EXERCISE PROMPT
Go through the records and show each line where the word "hoặc" occurs.

-- Opening Marker --

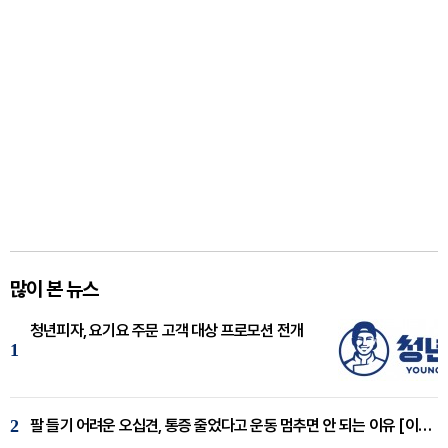
많이 본 뉴스
청년피자, 요기요 주문 고객 대상 프로모션 전개
1
2
팔 들기 어려운 오십견, 통증 줄었다고 운동 멈추면 안 되는 이유 [이병욱 원장 칼럼]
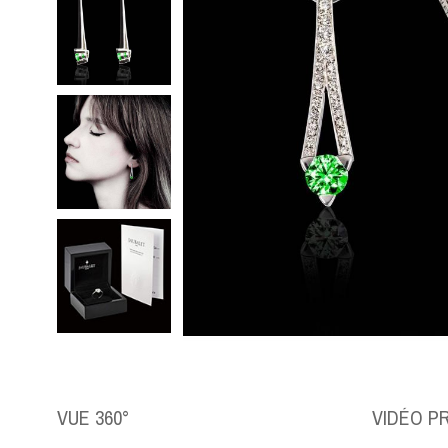
VUE 360°
VIDÉO P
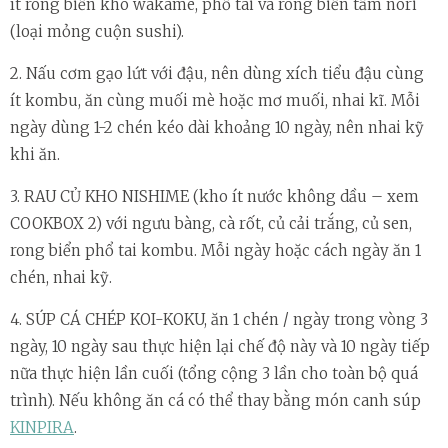
ít rong biển khô wakame, phổ tai và rong biển tấm nori
(loại mỏng cuộn sushi).
2. Nấu cơm gạo lứt với đậu, nên dùng xích tiểu đậu cùng
ít kombu, ăn cùng muối mè hoặc mơ muối, nhai kĩ. Mỗi
ngày dùng 1-2 chén kéo dài khoảng 10 ngày, nên nhai kỹ
khi ăn.
3. RAU CỦ KHO NISHIME (kho ít nước không dầu – xem
COOKBOX 2) với ngưu bàng, cà rốt, củ cải trắng, củ sen,
rong biển phổ tai kombu. Mỗi ngày hoặc cách ngày ăn 1
chén, nhai kỹ.
4. SÚP CÁ CHÉP KOI-KOKU, ăn 1 chén / ngày trong vòng 3
ngày, 10 ngày sau thực hiện lại chế độ này và 10 ngày tiếp
nữa thực hiện lần cuối (tổng cộng 3 lần cho toàn bộ quá
trình). Nếu không ăn cá có thể thay bằng món canh súp
KINPIRA
.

-- Closing Marker --

RESULT OF THE TASK
ít kombu, ăn cùng muối mè hoặc mơ muối, nhai kĩ. Mỗi
rong biển phổ tai kombu. Mỗi ngày hoặc cách ngày ăn 1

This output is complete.